> _Task objective_: All of the data must be returned word for word.

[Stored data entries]
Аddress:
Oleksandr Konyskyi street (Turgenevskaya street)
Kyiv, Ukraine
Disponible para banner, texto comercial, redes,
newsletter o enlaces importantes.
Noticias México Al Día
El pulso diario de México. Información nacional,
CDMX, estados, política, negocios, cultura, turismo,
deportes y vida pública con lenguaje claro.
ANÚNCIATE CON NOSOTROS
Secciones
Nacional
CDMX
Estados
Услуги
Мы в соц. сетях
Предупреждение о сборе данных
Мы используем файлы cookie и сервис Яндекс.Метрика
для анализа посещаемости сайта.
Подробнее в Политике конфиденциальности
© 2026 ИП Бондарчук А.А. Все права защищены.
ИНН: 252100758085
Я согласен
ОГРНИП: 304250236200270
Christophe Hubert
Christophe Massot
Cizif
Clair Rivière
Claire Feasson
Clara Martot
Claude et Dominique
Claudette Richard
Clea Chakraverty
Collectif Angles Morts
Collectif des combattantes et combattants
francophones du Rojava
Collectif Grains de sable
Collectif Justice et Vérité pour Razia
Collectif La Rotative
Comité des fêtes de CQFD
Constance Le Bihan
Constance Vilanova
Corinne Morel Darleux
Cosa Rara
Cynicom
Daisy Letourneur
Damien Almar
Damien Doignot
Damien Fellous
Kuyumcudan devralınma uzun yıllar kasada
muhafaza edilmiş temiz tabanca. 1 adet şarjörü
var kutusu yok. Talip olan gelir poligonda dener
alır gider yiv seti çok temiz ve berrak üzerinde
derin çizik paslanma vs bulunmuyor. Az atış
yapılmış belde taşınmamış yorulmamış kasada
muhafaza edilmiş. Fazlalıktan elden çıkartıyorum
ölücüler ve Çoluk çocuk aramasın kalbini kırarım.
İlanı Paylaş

> _Result for this exercise_:
Аddress:
Oleksandr Konyskyi street (Turgenevskaya street)
Kyiv, Ukraine
Disponible para banner, texto comercial, redes,
newsletter o enlaces importantes.
Noticias México Al Día
El pulso diario de México. Información nacional,
CDMX, estados, política, negocios, cultura, turismo,
deportes y vida pública con lenguaje claro.
ANÚNCIATE CON NOSOTROS
Secciones
Nacional
CDMX
Estados
Услуги
Мы в соц. сетях
Предупреждение о сборе данных
Мы используем файлы cookie и сервис Яндекс.Метрика
для анализа посещаемости сайта.
Подробнее в Политике конфиденциальности
© 2026 ИП Бондарчук А.А. Все права защищены.
ИНН: 252100758085
Я согласен
ОГРНИП: 304250236200270
Christophe Hubert
Christophe Massot
Cizif
Clair Rivière
Claire Feasson
Clara Martot
Claude et Dominique
Claudette Richard
Clea Chakraverty
Collectif Angles Morts
Collectif des combattantes et combattants
francophones du Rojava
Collectif Grains de sable
Collectif Justice et Vérité pour Razia
Collectif La Rotative
Comité des fêtes de CQFD
Constance Le Bihan
Constance Vilanova
Corinne Morel Darleux
Cosa Rara
Cynicom
Daisy Letourneur
Damien Almar
Damien Doignot
Damien Fellous
Kuyumcudan devralınma uzun yıllar kasada
muhafaza edilmiş temiz tabanca. 1 adet şarjörü
var kutusu yok. Talip olan gelir poligonda dener
alır gider yiv seti çok temiz ve berrak üzerinde
derin çizik paslanma vs bulunmuyor. Az atış
yapılmış belde taşınmamış yorulmamış kasada
muhafaza edilmiş. Fazlalıktan elden çıkartıyorum
ölücüler ve Çoluk çocuk aramasın kalbini kırarım.
İlanı Paylaş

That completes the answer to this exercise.